The humble pea is literally jumping out of its shell to participate in the new groundswell to replace animal protein with plant protein, in many non-meat and non-dairy food options.

Agriculturalists are cottoning on to the fact that the humble pea may be the next best plant-based protein to hit the market.

If the pea doesn’t feature in your vegan burger or alternative milk latte, it soon might! In fact, it’s been reported by research firms that 757 new pea related foods hit the shelves last year!

The pea has long been part of the traditional meat and three veg meal or mum’s pea & ham soup. They practically showed up on every plate in the family home in the ’80s. However, this small player, particularly the yellow variety, is showing merit in competing with market leader’s soy, grains & corn. Taking the competition head-on peas can profess to be drought-tolerant & needing less water. As well as needing little fertilising due to its internal nitrate stores & therefore it is excellent for crop rotations. They also very rarely cause allergies, unlike some of their counterparts.

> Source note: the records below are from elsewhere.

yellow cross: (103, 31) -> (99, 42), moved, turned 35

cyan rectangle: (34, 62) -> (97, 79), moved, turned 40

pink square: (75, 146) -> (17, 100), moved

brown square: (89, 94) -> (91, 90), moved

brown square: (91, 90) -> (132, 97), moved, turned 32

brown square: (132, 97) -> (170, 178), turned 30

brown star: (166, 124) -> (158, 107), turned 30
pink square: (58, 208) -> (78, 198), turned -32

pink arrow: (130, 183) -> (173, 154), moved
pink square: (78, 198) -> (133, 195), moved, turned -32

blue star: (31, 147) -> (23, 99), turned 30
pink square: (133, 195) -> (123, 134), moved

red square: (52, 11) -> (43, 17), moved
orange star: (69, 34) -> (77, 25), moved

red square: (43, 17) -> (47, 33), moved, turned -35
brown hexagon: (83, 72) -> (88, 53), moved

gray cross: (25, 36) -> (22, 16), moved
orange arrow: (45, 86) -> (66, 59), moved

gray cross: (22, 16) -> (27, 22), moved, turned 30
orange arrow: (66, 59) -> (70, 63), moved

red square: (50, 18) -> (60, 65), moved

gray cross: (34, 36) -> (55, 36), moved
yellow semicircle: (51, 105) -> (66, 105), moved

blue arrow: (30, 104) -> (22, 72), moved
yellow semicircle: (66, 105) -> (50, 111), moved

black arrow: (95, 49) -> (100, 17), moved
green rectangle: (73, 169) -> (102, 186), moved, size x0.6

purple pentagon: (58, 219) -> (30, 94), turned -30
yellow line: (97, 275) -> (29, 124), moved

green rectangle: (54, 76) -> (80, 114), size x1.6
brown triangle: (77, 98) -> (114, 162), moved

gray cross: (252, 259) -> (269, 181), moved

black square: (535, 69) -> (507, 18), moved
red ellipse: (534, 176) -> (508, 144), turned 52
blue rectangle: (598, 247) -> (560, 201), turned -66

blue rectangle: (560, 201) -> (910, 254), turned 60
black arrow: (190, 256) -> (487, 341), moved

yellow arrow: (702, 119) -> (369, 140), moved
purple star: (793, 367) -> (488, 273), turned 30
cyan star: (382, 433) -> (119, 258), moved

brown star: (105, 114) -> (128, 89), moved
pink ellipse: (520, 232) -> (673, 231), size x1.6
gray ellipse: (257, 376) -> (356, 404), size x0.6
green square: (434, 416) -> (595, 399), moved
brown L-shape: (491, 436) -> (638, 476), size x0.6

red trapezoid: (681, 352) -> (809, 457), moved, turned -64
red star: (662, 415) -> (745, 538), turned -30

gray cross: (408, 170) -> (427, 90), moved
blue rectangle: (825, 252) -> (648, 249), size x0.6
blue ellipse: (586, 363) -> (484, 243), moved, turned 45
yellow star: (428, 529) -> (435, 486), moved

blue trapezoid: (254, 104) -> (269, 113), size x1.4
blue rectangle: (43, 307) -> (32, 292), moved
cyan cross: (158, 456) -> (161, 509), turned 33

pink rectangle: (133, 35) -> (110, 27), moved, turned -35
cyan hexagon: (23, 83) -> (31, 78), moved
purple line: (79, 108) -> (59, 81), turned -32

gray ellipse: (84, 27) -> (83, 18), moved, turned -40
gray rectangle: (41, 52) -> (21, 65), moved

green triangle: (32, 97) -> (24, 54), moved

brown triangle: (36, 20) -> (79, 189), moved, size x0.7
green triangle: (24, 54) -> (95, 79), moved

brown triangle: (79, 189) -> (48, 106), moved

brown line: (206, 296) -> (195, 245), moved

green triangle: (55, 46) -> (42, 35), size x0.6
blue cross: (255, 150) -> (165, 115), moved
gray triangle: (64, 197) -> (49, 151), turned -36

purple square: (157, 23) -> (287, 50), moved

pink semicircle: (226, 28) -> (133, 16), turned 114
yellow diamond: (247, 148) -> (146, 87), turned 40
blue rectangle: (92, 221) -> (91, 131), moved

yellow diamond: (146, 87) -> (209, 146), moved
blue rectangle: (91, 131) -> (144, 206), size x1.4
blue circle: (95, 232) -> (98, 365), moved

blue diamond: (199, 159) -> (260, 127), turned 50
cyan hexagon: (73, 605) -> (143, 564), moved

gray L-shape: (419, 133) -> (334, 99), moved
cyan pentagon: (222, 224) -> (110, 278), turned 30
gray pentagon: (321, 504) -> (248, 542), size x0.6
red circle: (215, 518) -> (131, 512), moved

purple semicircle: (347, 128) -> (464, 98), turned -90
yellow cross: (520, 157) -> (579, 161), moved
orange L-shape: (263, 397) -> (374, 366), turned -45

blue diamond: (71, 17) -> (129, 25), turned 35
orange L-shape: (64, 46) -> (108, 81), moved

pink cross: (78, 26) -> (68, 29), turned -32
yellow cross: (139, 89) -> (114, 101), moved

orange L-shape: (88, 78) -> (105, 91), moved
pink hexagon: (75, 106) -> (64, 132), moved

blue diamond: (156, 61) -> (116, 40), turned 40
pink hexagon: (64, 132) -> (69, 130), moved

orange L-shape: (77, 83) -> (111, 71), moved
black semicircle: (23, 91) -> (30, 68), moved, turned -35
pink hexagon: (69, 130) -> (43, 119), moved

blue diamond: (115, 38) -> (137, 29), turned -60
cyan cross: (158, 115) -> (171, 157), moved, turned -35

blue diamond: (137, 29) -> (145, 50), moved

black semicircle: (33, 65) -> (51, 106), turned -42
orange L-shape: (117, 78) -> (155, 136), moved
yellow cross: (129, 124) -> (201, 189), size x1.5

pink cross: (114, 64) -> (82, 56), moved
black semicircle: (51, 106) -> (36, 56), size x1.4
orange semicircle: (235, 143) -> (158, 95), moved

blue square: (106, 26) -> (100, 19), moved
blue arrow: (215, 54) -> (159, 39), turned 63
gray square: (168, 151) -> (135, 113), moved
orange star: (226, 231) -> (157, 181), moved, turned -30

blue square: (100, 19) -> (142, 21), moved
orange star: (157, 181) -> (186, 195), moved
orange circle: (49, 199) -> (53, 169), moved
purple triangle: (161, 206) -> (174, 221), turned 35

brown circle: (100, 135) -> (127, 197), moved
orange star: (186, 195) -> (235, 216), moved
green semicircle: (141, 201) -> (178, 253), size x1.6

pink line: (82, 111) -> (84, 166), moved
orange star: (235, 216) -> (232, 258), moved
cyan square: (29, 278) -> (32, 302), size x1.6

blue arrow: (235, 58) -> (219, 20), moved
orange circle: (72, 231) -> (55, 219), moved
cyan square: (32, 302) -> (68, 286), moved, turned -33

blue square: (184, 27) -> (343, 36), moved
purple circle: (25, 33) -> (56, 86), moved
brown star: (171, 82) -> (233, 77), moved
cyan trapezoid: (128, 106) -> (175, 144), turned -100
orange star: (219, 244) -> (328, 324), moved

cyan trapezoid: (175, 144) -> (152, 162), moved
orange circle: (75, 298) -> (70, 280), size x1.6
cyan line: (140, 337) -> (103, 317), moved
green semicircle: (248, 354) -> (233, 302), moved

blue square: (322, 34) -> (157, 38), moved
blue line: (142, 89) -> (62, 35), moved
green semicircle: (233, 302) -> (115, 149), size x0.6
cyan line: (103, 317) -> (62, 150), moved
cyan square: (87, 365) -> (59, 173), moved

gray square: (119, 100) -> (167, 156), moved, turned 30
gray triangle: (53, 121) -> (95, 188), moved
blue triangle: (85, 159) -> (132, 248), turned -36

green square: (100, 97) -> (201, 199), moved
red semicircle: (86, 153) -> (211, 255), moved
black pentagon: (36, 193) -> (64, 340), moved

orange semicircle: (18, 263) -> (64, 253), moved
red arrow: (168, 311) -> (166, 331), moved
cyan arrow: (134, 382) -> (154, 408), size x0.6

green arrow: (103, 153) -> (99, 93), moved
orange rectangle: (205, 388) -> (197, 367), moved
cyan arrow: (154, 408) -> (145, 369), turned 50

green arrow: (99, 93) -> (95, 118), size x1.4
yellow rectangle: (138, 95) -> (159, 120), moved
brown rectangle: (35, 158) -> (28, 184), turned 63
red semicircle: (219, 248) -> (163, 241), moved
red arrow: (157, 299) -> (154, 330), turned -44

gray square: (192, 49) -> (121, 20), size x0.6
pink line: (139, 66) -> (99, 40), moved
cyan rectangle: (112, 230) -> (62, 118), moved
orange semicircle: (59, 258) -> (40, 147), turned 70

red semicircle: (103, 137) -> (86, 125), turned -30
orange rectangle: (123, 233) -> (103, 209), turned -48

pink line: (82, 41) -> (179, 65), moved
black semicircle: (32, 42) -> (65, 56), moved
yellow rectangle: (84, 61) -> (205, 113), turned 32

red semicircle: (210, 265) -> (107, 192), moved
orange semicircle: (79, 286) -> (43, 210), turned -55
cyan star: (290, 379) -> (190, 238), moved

Canada has recently taken dairy foods off the recommended human food guidelines and is leading the US in its research into plant-based products. Significant investment has gone into a pea protein facility in Saskatchewan financed by an environmental activist and film director. The director of investments in the Saskatchewan Ministry of trade believes the trend is here to stay.

Canada, unlike the US, is not affected by tariffs, particularly from China.

Scientists in the US also have the pea on their radar, trying to discover the generic nature of pea protein concentration to make a great protein-packed pea.

So, where does the pea end up? Pea starch in noodles, pea protein in non-dairy ice creams & milk & pea fibre in all of the above and more. Feeding the world sustainably in the future will require a food revolution. This humble little legume may be a pioneer to sustain a healthy environment with healthy inhabitants and healthy food.